Based on this, we conducted the analysis. We hope it will help homebuyers better understand the price differences in various areas of King County and the main factors affecting housing prices. This should enable homebuyers to have a better assessment of the prices of the houses they are interested in purchasing.

Skills

Data wrangling and merging

Geographic Visualization in Python

Machine Learning-Regression

Machine-Learning-Clustering

Sourcing & Analyzing Time Series Data

Select and build a model

Tools

PowerPoint

Python

Tableau

Excel

Analysis Process

  1. Clean and integrate the dataset.

  2. Geographic Factors Analysis: Analyzing the differences in housing prices across different zip code areas.

  3. Exploratory Data Analysis, analyze the correlation between each variable and the price.

  4. Select and build a model to reasonably predict housing prices.

Analysis & Visualization

Geographic Factors Analysis

Using Tableau's map feature, display the median housing prices across different zip code areas, and combine this with a bar chart to show specific information. This allows us to clearly see which areas have high housing prices and which areas have low housing prices.

Note: This process can also be completed using Python. Please refer to the link. [Code]

Exploratory Data Analysis

Combining Python and Tableau, use Python to organize the data and Tableau to visualize it. Create a correlation matrix of various variables and housing prices, and then select the three variables with the highest correlation coefficients for further analysis.


For the continuous variable SQFT, we create a scatter plot and analyze its relationship with price through linear regression. Additionally, we include the zip code as a filter to view the situation in specific zip code areas.

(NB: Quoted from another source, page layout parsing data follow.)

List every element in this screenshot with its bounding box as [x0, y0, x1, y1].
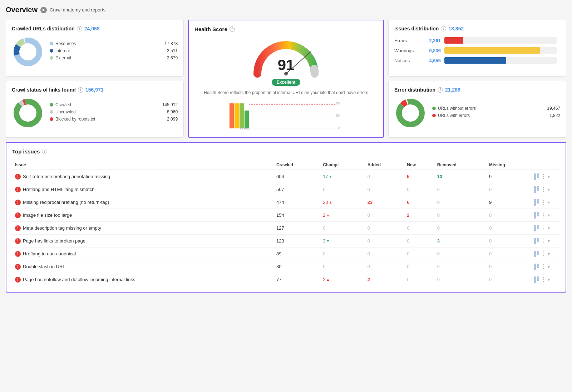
removed-val: 3: [434, 235, 486, 248]
removed-val: 0: [434, 273, 486, 286]
crawled-val: 77: [273, 273, 320, 286]
legend-uncrawled: Uncrawled 8,960: [50, 109, 178, 114]
issue-label: Double slash in URL: [23, 264, 65, 269]
new-val: 0: [404, 183, 434, 196]
health-score-title: Health Score i: [194, 26, 235, 32]
bar-chart-icon[interactable]: [534, 238, 539, 244]
expand-icon[interactable]: ▾: [548, 277, 550, 282]
expand-icon[interactable]: ▾: [548, 213, 550, 218]
bar-chart-icon[interactable]: [534, 173, 539, 180]
more-options-icon[interactable]: ⋮: [541, 237, 546, 244]
more-options-icon[interactable]: ⋮: [541, 212, 546, 219]
error-badge: !: [15, 187, 21, 192]
expand-icon[interactable]: ▾: [548, 226, 550, 231]
issue-label: Self-reference hreflang annotation missi…: [23, 174, 110, 179]
expand-icon[interactable]: ▾: [548, 251, 550, 256]
bar-chart-icon[interactable]: [534, 212, 539, 219]
breadcrumb[interactable]: Crawl anatomy and reports: [50, 7, 105, 13]
error-dist-donut: [394, 97, 426, 129]
change-val: 20 ▲: [320, 196, 365, 209]
col-issue: Issue: [12, 160, 273, 170]
change-val: 0: [320, 183, 365, 196]
added-val: 2: [365, 273, 404, 286]
error-badge: !: [15, 225, 21, 231]
more-options-icon[interactable]: ⋮: [541, 186, 546, 193]
issues-info-icon[interactable]: i: [441, 26, 446, 31]
more-options-icon[interactable]: ⋮: [541, 250, 546, 257]
change-val: 0: [320, 248, 365, 260]
table-row: ! Hreflang to non-canonical 89 0 0 0 0 0…: [12, 248, 560, 260]
expand-icon[interactable]: ▾: [548, 187, 550, 192]
gauge-score: 91: [278, 57, 295, 74]
top-issues-info-icon[interactable]: i: [42, 149, 47, 154]
crawled-val: 604: [273, 170, 320, 183]
more-options-icon[interactable]: ⋮: [541, 276, 546, 283]
bar-chart-icon[interactable]: [534, 186, 539, 193]
error-dist-content: URLs without errors 19,467 URLs with err…: [394, 97, 560, 129]
error-dist-info-icon[interactable]: i: [438, 87, 443, 93]
error-badge: !: [15, 212, 21, 218]
table-row: ! Meta description tag missing or empty …: [12, 222, 560, 235]
expand-icon[interactable]: ▾: [548, 264, 550, 269]
table-row: ! Page has nofollow and dofollow incomin…: [12, 273, 560, 286]
new-val: 0: [404, 273, 434, 286]
row-actions: ⋮ ▾: [534, 276, 557, 283]
error-dist-legend: URLs without errors 19,467 URLs with err…: [432, 106, 560, 120]
expand-icon[interactable]: ▾: [548, 174, 550, 179]
added-val: 0: [365, 170, 404, 183]
removed-val: 0: [434, 196, 486, 209]
crawled-urls-content: Resources 17,878 Internal 3,511 External…: [12, 36, 178, 68]
table-row: ! Image file size too large 154 2 ▲ 0 2 …: [12, 209, 560, 222]
removed-val: 0: [434, 260, 486, 273]
svg-point-4: [20, 44, 36, 60]
health-score-info-icon[interactable]: i: [230, 26, 235, 32]
bar-chart-icon[interactable]: [534, 199, 539, 206]
removed-val: 0: [434, 209, 486, 222]
issue-label: Page has nofollow and dofollow incoming …: [23, 277, 135, 282]
expand-icon[interactable]: ▾: [548, 200, 550, 205]
expand-icon[interactable]: ▾: [548, 239, 550, 244]
crawled-val: 127: [273, 222, 320, 235]
new-val: 0: [404, 260, 434, 273]
page-title: Overview: [6, 6, 38, 14]
issues-errors-row: Errors 2,361: [394, 37, 560, 44]
svg-point-22: [20, 105, 36, 121]
missing-val: 0: [486, 248, 531, 260]
crawled-urls-legend: Resources 17,878 Internal 3,511 External…: [50, 41, 178, 63]
more-options-icon[interactable]: ⋮: [541, 263, 546, 270]
svg-rect-14: [235, 103, 239, 128]
new-val: 0: [404, 235, 434, 248]
bar-chart-icon[interactable]: [534, 264, 539, 270]
gauge: 91: [250, 38, 322, 77]
missing-val: 9: [486, 196, 531, 209]
added-val: 0: [365, 235, 404, 248]
bar-chart-icon[interactable]: [534, 251, 539, 257]
more-options-icon[interactable]: ⋮: [541, 173, 546, 180]
crawl-status-info-icon[interactable]: i: [78, 87, 83, 93]
table-row: ! Double slash in URL 80 0 0 0 0 0 ⋮ ▾: [12, 260, 560, 273]
change-val: 17 ▼: [320, 170, 365, 183]
health-description: Health Score reflects the proportion of …: [200, 89, 372, 96]
issue-label: Hreflang and HTML lang mismatch: [23, 187, 94, 192]
more-options-icon[interactable]: ⋮: [541, 199, 546, 206]
bar-chart-icon[interactable]: [534, 276, 539, 283]
legend-item-resources: Resources 17,878: [50, 41, 178, 46]
removed-val: 0: [434, 222, 486, 235]
col-crawled: Crawled: [273, 160, 320, 170]
bar-chart-icon[interactable]: [534, 225, 539, 231]
error-distribution-card: Error distribution i 21,289 URLs without…: [388, 81, 566, 138]
row-actions: ⋮ ▾: [534, 225, 557, 231]
page-header: Overview Crawl anatomy and reports: [6, 6, 566, 14]
crawl-status-card: Crawl status of links found i 156,971 Cr…: [6, 81, 184, 138]
play-icon[interactable]: [40, 7, 47, 13]
more-options-icon[interactable]: ⋮: [541, 225, 546, 231]
crawled-val: 507: [273, 183, 320, 196]
table-row: ! Page has links to broken page 123 3 ▼ …: [12, 235, 560, 248]
error-badge: !: [15, 264, 21, 270]
row-actions: ⋮ ▾: [534, 199, 557, 206]
missing-val: 0: [486, 235, 531, 248]
new-val: 0: [404, 222, 434, 235]
added-val: 0: [365, 260, 404, 273]
issue-label: Page has links to broken page: [23, 238, 85, 244]
crawled-urls-info-icon[interactable]: i: [77, 26, 82, 31]
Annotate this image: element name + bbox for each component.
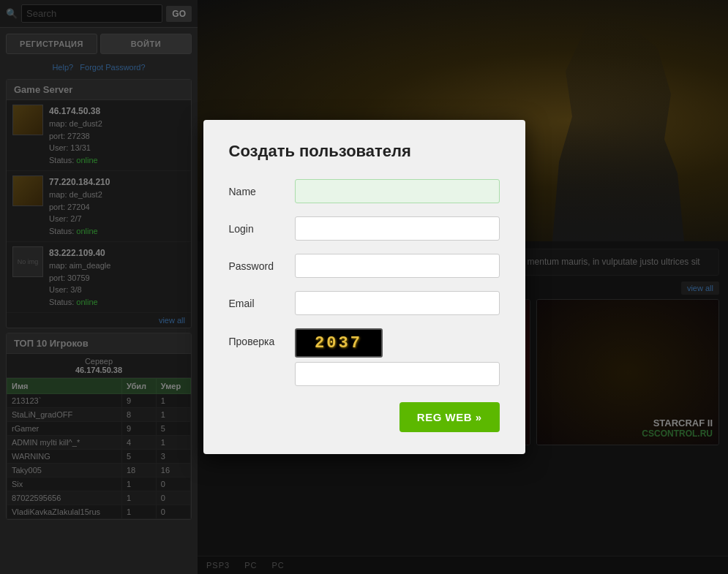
captcha-image: 2037 <box>295 328 383 358</box>
login-label: Login <box>229 223 295 235</box>
reg-web-button[interactable]: REG WEB » <box>399 402 500 432</box>
captcha-input[interactable] <box>295 362 500 386</box>
modal-title: Создать пользователя <box>229 142 500 161</box>
password-row: Password <box>229 254 500 278</box>
email-label: Email <box>229 298 295 309</box>
modal-overlay: Создать пользователя Name Login Password… <box>0 0 728 574</box>
password-input[interactable] <box>295 254 500 278</box>
name-input[interactable] <box>295 179 500 203</box>
login-row: Login <box>229 216 500 241</box>
password-label: Password <box>229 260 295 272</box>
modal-dialog: Создать пользователя Name Login Password… <box>203 120 525 454</box>
email-row: Email <box>229 291 500 315</box>
captcha-section: Проверка 2037 <box>229 328 500 386</box>
captcha-label: Проверка <box>229 328 295 347</box>
captcha-right: 2037 <box>295 328 500 386</box>
email-input[interactable] <box>295 291 500 315</box>
login-input[interactable] <box>295 216 500 241</box>
name-label: Name <box>229 186 295 197</box>
name-row: Name <box>229 179 500 203</box>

For the discrete variables, such as the number of bathrooms and grade, we use boxplots to analyze the variation in housing price distribution across different categories.

Select and build a model

Use Python to test and select the model. Finally, we have determined that the 'Random Forest' is the most suitable model.

Visualize the model results using Tableau.

Conclusion

1. There are significant differences in housing prices across different zip code areas in King County. The most expensive areas are 98039, 98004, and 98040. around the lake, while the cheapest areas are 98168, 98002, and 98032.  in the southwest corner.

2. Housing prices have a strong positive correlation with living square footage (living-SQFT). In specific zip code areas, this correlation becomes even stronger.

3.Housing prices are positively correlated with the number of bathrooms, and as the number of bathrooms increases, the price variability also becomes larger.

4.Housing prices are positively correlated with grade, and as the grade increases, the price variability also becomes larger.

5.Based on the above factors, we have developed a housing price prediction model that can serve as a reference for homebuyers.